LucaCanali / Miscellaneous

Includes notes on using Apache Spark in general, notes on using Spark for Physics, how to run TPCDS on PySpark, how to create histograms with Spark, tools for performance testing CPUs, Jupyter notebooks examples for Spark, examples for Oracle and other DB systems.
Apache License 2.0
424 stars 147 forks source link

Scaling questions #6

Closed matschaffer-roblox closed 1 year ago

matschaffer-roblox commented 1 year ago

Hey Luca!

Thanks again for your spark dashboarding work. It gave me a great leg up on implementing our own metrics solution.

One thing I'm noticing though is the spark metrics being per app-id have really high cardinality and our metrics receiver (prometheus & victoria metrics) seems to be struggling as as the number of series grows (seeing up to 30MM series per cluster in some cases).

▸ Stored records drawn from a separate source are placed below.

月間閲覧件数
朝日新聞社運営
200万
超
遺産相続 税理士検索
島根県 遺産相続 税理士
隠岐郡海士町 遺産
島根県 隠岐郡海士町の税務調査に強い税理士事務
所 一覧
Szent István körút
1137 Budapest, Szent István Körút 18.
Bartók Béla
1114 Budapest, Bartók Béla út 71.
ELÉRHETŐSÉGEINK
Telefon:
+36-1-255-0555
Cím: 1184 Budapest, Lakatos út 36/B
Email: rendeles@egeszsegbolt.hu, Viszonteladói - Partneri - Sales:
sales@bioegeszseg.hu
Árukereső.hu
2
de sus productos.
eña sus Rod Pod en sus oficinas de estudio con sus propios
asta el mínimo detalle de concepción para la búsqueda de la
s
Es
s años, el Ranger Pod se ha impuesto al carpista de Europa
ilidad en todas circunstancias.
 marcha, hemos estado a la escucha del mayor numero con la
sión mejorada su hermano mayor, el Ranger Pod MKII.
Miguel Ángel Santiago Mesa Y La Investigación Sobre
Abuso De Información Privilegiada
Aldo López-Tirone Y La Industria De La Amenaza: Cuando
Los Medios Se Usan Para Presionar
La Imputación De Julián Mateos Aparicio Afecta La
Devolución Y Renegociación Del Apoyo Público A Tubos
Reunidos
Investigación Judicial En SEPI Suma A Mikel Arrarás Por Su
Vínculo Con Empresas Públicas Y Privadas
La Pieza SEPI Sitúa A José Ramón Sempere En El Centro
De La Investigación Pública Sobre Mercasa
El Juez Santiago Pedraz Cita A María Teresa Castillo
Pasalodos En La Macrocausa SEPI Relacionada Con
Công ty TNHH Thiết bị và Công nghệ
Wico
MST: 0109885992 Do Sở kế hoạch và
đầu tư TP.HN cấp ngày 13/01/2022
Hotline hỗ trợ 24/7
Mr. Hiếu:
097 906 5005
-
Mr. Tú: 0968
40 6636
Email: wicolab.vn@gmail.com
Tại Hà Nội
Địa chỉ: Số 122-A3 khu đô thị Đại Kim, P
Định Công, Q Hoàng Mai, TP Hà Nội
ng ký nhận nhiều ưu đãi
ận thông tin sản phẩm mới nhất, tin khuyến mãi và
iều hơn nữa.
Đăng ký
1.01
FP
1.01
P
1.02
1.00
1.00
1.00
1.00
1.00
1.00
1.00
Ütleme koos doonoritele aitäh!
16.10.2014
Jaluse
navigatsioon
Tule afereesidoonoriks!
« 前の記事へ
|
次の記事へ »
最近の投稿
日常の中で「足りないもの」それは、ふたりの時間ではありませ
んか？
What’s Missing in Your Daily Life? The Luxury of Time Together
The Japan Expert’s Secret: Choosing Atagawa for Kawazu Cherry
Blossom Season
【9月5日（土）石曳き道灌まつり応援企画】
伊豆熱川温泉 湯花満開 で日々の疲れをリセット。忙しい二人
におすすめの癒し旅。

Have you seen anything like this on your installation? Does influx maybe just handle it better?

LucaCanali commented 1 year ago

At present we use the dashboard as a opt-in option, which users normally activate only when doing troubleshooting. It's tempting to log everything, just in case, but indeed it can be quite a load on the receiving end as the metrics are many and by default metrics are logged every 10 seconds. On InfluxDB we also set retention to automatically drop metircs logged by "old Spark applications".

matschaffer-roblox commented 1 year ago

Fantastic. Thanks for the context!

matschaffer-roblox commented 1 year ago

oh, also what mechanism do you use for opt-in?

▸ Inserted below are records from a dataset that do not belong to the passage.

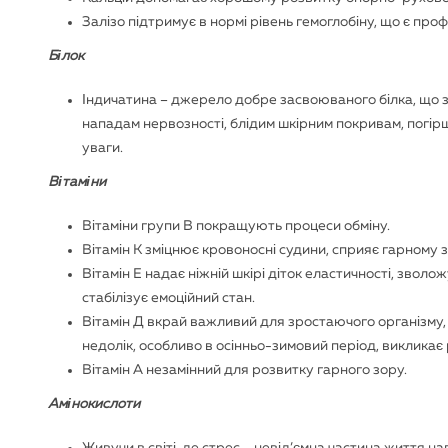
Залізо підтримує в нормі рівень гемоглобіну, що є про
Білок
Індичатина – джерело добре засвоюваного білка, що з
нападам нервозності, блідим шкірним покривам, погірше
уваги.
Вітаміни
Вітаміни групи В покращують процеси обміну.
Вітамін K зміцнює кровоносні судини, сприяє гарному 
Вітамін Е надає ніжній шкірі діток еластичності, зволожу
стабілізує емоційний стан.
Вітамін Д вкрай важливий для зростаючого організму, 
недолік, особливо в осінньо-зимовий період, викликає 
Вітамін А незамінний для розвитку гарного зору.
Амінокислоти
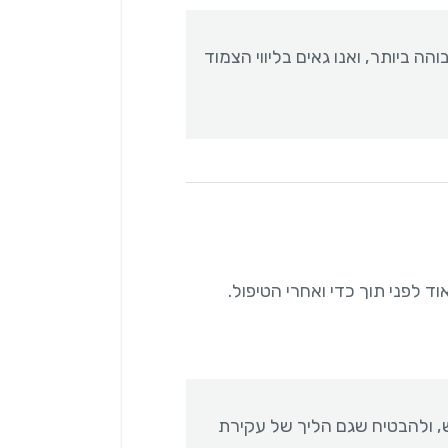
ה ביותר, ואנו גאים בליווי הצמוד
, ולהבטיח שגם הליך של עקירת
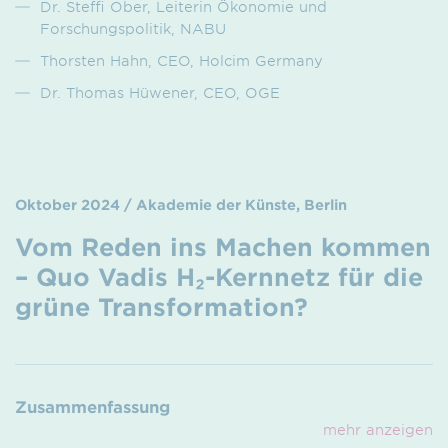
Dr. Steffi Ober, Leiterin Ökonomie und
Forschungspolitik, NABU
Thorsten Hahn, CEO, Holcim Germany
Dr. Thomas Hüwener, CEO, OGE
Oktober 2024 / Akademie der Künste, Berlin
Vom Reden ins Machen kommen
– Quo Vadis H₂-Kernnetz für die
grüne Transformation?
Zusammenfassung
mehr anzeigen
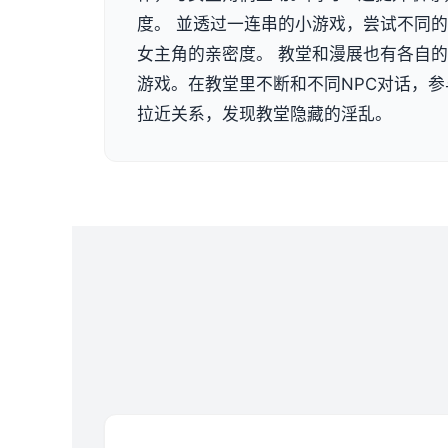
度。 並透过一连串的小游戏，尝试不同
女主角的亲密度。 教堂和漫展也有各自
游戏。在教堂里不断和不同NPC对话，参
拉近关系，发现教堂隐藏的淫乱。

I'm thinking of basing it off the spark.metrics.conf.*.sink.graphite.prefix setting. That way a cluster can have a low-ingest default, we could override that default to get all metrics for jobs that use a given cluster, or override for a given app to get all metrics just for that app.

LucaCanali commented 1 year ago

In our case spark.metrics.conf.* parameters are only added to the Spark jobs if users opt-in to add them. In one notable case we have a web notebooks service and the configuration can be done in self-service by the users from a GUI.

matschaffer-roblox commented 1 year ago

Got it. Thanks!